2023.02.05 19:53 | URL | #9yMhI49k [edit]
says...
え~、そんなにあっさり死んじゃう?と急展開にびびっていた私ですが、読む順番を間違えました^^;
ポールさんのお話を後から読んで、あ、そうかと納得。
それにしても、ポケットの中に入れたビスケットが2つになるって感じで背後霊?守護霊?ただのストーカー?が増えるのって、知らぬは本人ばかりなり、ですね。でも結果的には、不幸をちゃんと引き受けてくれたストーカーくん?単なるうじうじくん?も、生死は別にして、結構良い立ち位置におさまったようで。

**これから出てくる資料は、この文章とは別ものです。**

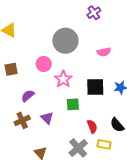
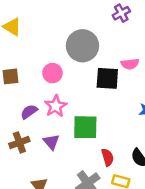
pink star: (63, 79) -> (56, 106), moved
black square: (95, 87) -> (107, 78), moved
green square: (73, 104) -> (85, 127), size x1.5

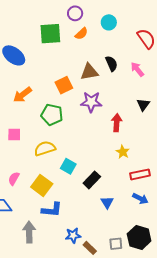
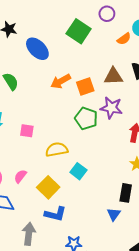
green square: (50, 34) -> (79, 31), turned 30
orange semicircle: (81, 34) -> (124, 39), moved
orange arrow: (22, 95) -> (61, 81), moved
green pentagon: (52, 115) -> (86, 118), moved
black rectangle: (92, 180) -> (126, 193), moved, turned -42

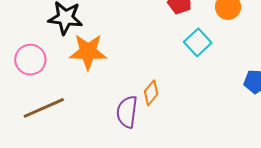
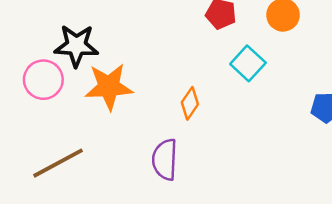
pink circle: (30, 60) -> (43, 80), moved
orange diamond: (151, 93) -> (190, 103), moved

思ったことと反対のことになるってお札はそれはそれでかなり霊験あらたかってことなのかしら? てことは、反対のことを書いておくとか(家内危険、交通事故、不合格)あるいは逆さまに貼っておくとか、そうしたら、結構上手くいくんじゃないかと思ったり。
なんか違う意味ですごいことなのかも? 
ちなみに私、一瞬、原田氏の車が桜木くんをはねてしまったのかと思ってしまいました😅
2023.02.17 10:28 | URL | #nLQskDKw [edit]
says...
こんばんは。

ええ、そうなんですよ。
原作(?)であっさりクラスメイトが亡くなっているんで、誰かがあっさり死んじゃう以外になくって……。
私はホラーも探偵ものもめったに書かないんで、こういうのを自然に書き込むの下手くそです。

ポールさんのところの真意は実はわからないんですけれど、わたしの設定では和尚さんの除霊はちゃんと機能していたのに、ストーカーくんが自分に憑いている霊まで連れて行ったということにしています。だって「ふたり」だし。

でも、彩洋さんがおっしゃるように東也はちゃんとストーカー的守護霊として頑張るかも。
私の中では、原田のタクシーはこの後、ポールさんのところのように理恵にツッコんでいくんですが、もしかしたら東也が守ってくれて助かるかもしれませんよね。

百合の父親はダメダメ教祖なので、まあ、この宗教も長くないかも。
逆さの御札を書いたら、いい結果になるかもしれませんが、そんな御札買ってくれる信者、まずいないだろうし。

> ちなみに私、一瞬、原田氏の車が桜木くんをはねてしまったのかと思ってしまいました😅

これ、時系列わかりにくいですよね。すみません。
悩んだところなんですけれど、まあ、ネタばらしを最後に持って行きたかったので、あえてこう書きました。

コメントありがとうございました。